Perhaps all our loves are merely hints and symbols . . . perhaps you and I are types and this sadness which sometimes falls between us springs from disappointment in our search, each straining through and beyond the other, snatching a glimpse now and then of the shadow which turns the corner always a pace or two ahead of us.

Charles makes this comment to Julia in Book 3, Chapter 4 during their final argument by the fountain. In response to Julia asking whether she, like Sebastian, could possibly be a forerunner to another love, Charles explains this theory of love that posits people fall in love with someone because they’re searching for meaning and fulfillment. This explanation aligns with Charles’s behavior throughout the novel. When he goes to Sebastian’s Oxford rooms for lunch the first time, Charles describes himself as searching for love because his current life at Oxford was missing something. Although Sebastian awakens Charles's spirit to beauty through Brideshead Castle, ultimately placing Charles on his professional path, Sebastian himself, with his excesses and alcoholism, doesn’t offer long-term emotional satisfaction. Charles believes Julia might offer him meaning because he’s attracted to her both emotionally and physically and because they’re united by their dislike of shallow people, fostered in their bitter marriages.
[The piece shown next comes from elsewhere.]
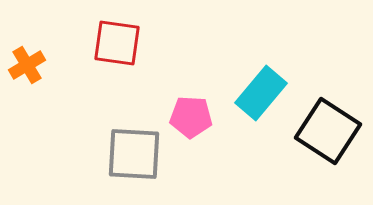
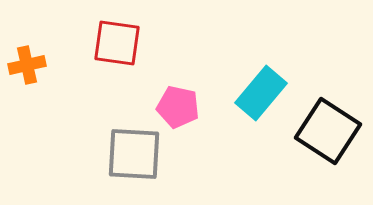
orange cross: rotated 18 degrees clockwise
pink pentagon: moved 13 px left, 10 px up; rotated 9 degrees clockwise
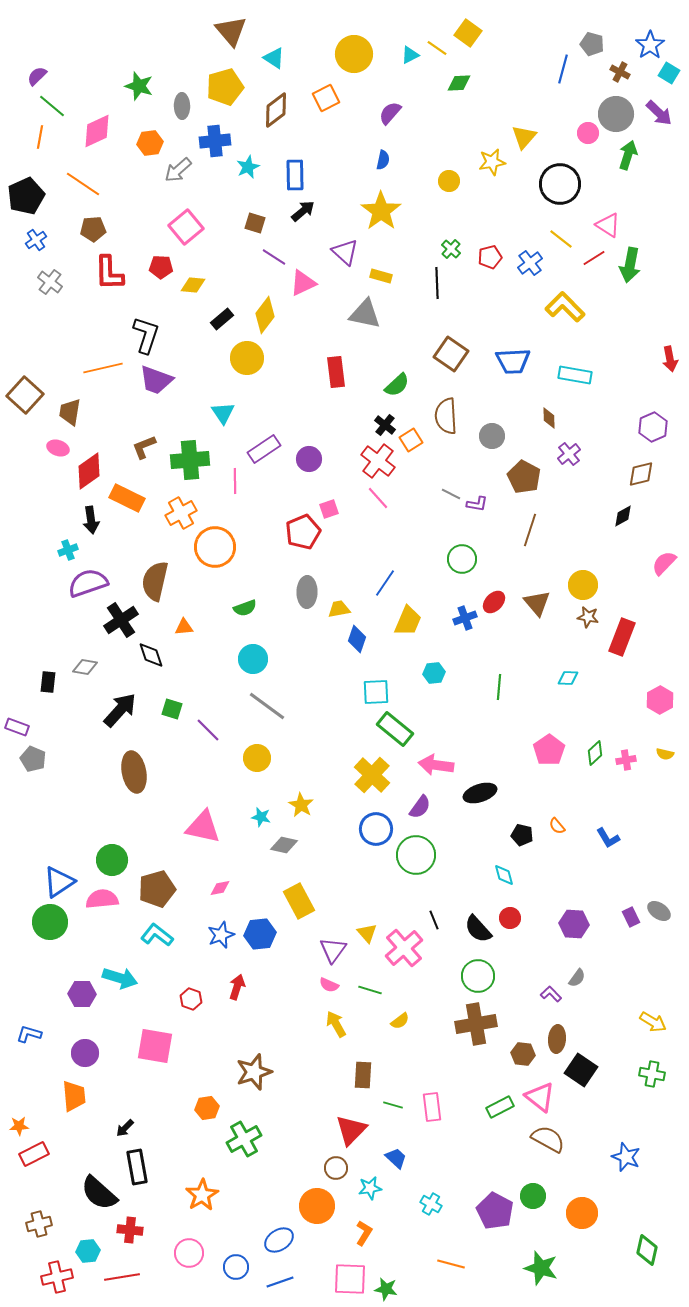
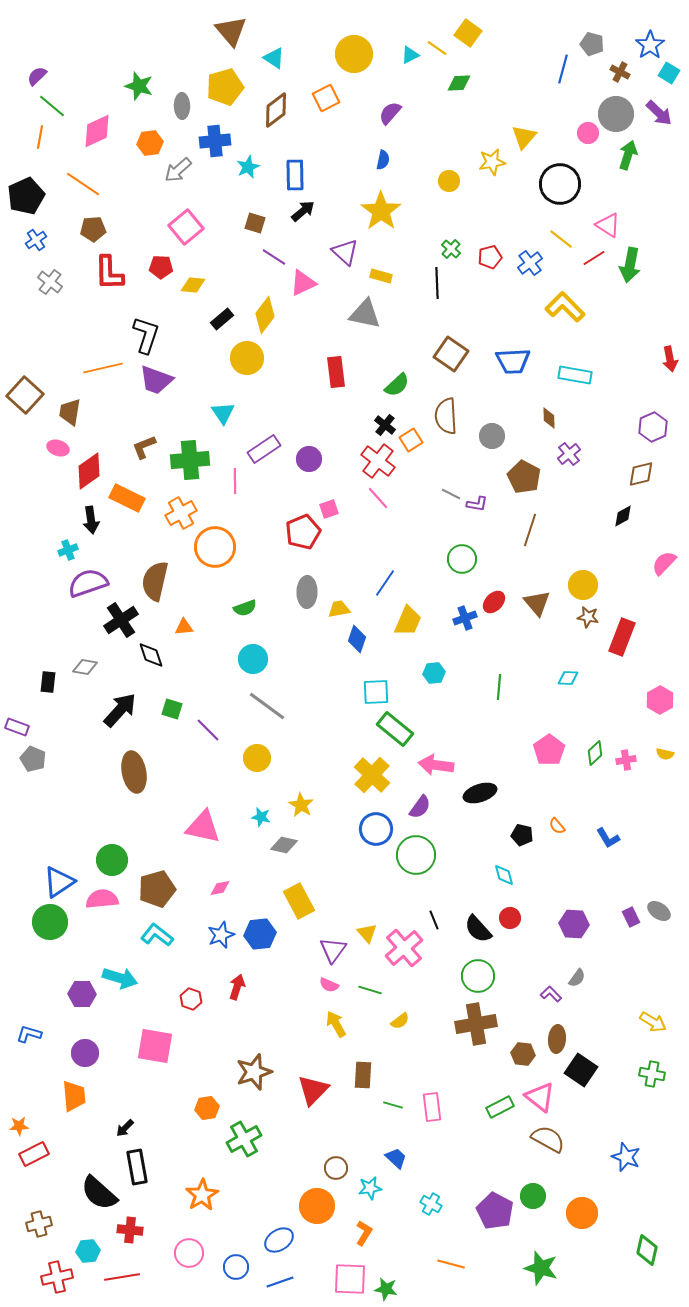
red triangle at (351, 1130): moved 38 px left, 40 px up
This view of love ultimately spells doom for their relationship. As we see in the prologue, Charles begins the novel having fallen out of love again, this time with the Army. Because we can infer that Charles falls in love with Sebastian and the Army initially because they offer him meaning and purpose, this quotation calls into question whether he’ll truly find that with Julia. Although Julia ties him to Brideshead, which represents something meaningful to him, Bridey and Mrs. Muspratt will ultimately live there. Charles and Julia’s affair actually puts Charles further from Brideshead, not closer. Furthermore, if we believe Charles’s philosophy of love, it seems unlikely that Julia will find what she’s looking for in Charles. Julia, believing herself cast out from God's grace, hopes to find some way to be slightly nearer to God through having a family with Charles, but it’s unclear whether Julia would have an easier time conceiving a child with Charles than Rex. Charles, with his agnosticism and his disinterest in children, cannot truly be what she’s looking for.